# Quick Rural Metro San Diego Question



## brian328 (May 31, 2013)

I had an interview with Rural Metro San Diego not too long ago and I was wondering what happens next. If they would like to go forward with hiring you, when do they notify you that you will be hired (day after interview, week after, etc)? If they are not interested in hiring you, do you receive an email saying you will not be hired? Thank you in advance for the responses.


----------



## dC0m (May 31, 2013)

How long ago was your interview? If it was more than 2 weeks ago, perhaps give them a follow up call/email? 

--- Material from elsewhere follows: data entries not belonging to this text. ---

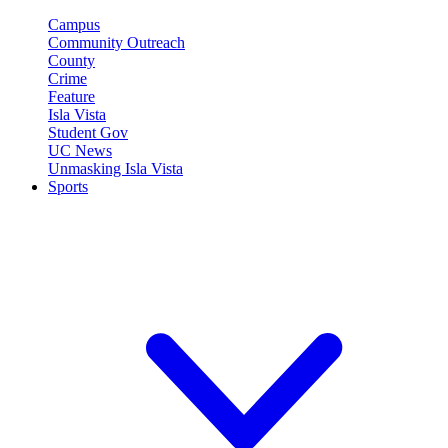
Campus
Community Outreach
County
Crime
Feature
Isla Vista
Student Gov
UC News
Unmasking Isla Vista
Sports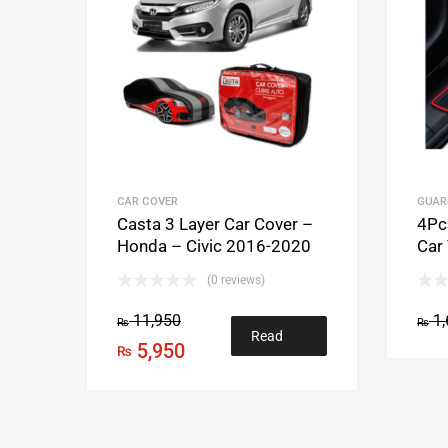
CAR COVER
GUAR
Casta 3 Layer Car Cover –
4Pcs
Honda – Civic 2016-2020
Car
(0 reviews)
11,950
1,
₨
₨
Read
5,950
₨
more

I'm also in San Diego and I know R/M was hiring less than 20 EMT positions (probably around 17 or so). I would give them a follow up call, that way, if you were turned down, you can focus your efforts elsewhere.


----------



## Jim37F (May 31, 2013)

I live in LA but I'm in the Army Reserves and my unit drills in San Diego. I always see Rural Metro's station off the 15 going to drill, and I always see their rigs on the street (doesn't help that the Reserve Center is within site of a Kaiser hospital lol), so I've always wondered about them. 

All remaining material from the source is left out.